Required work -
Return the tail of the records exactly, starting from the line containing "C++ Coding Standards (1207, 44)" and ending with the final line.

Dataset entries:

-- Opening Marker --

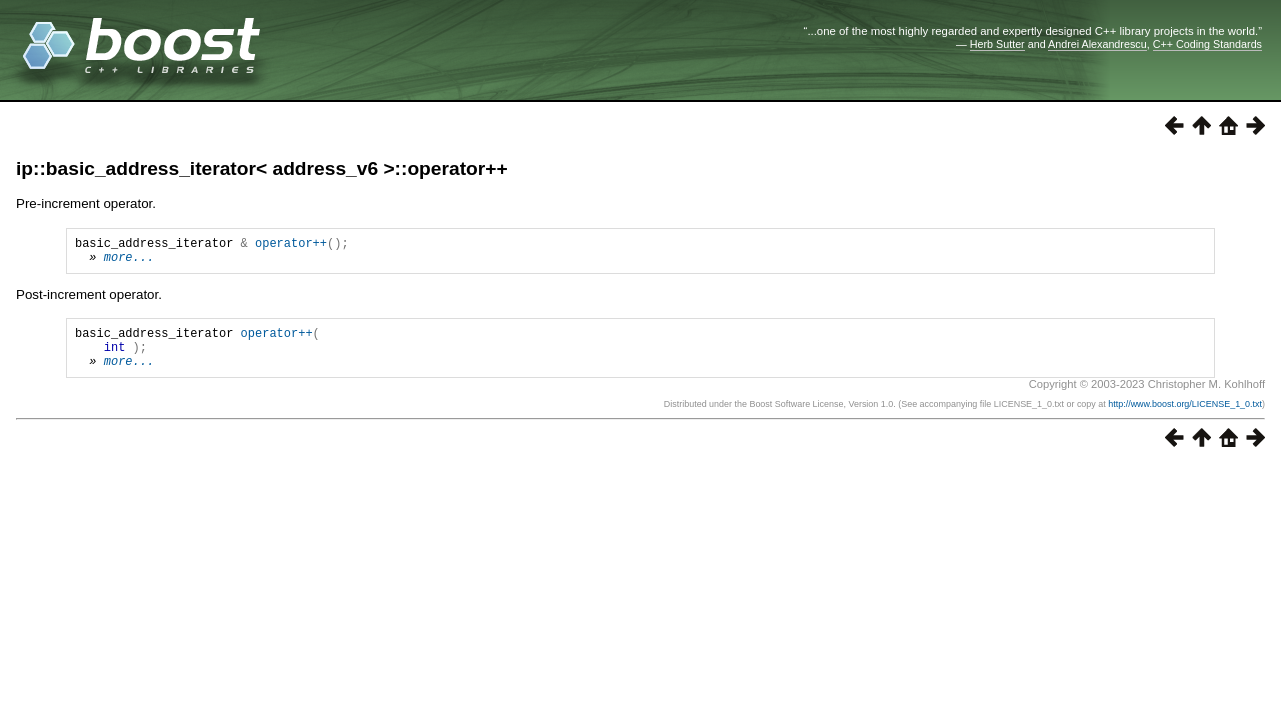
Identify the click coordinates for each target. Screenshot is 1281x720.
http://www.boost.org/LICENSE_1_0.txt (1185, 419)
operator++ (291, 245)
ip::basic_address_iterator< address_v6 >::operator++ (262, 168)
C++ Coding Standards (1207, 44)
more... (129, 262)
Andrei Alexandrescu (1097, 44)
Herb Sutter (997, 44)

-- Closing Marker --

Output below -
C++ Coding Standards (1207, 44)
more... (129, 262)
Andrei Alexandrescu (1097, 44)
Herb Sutter (997, 44)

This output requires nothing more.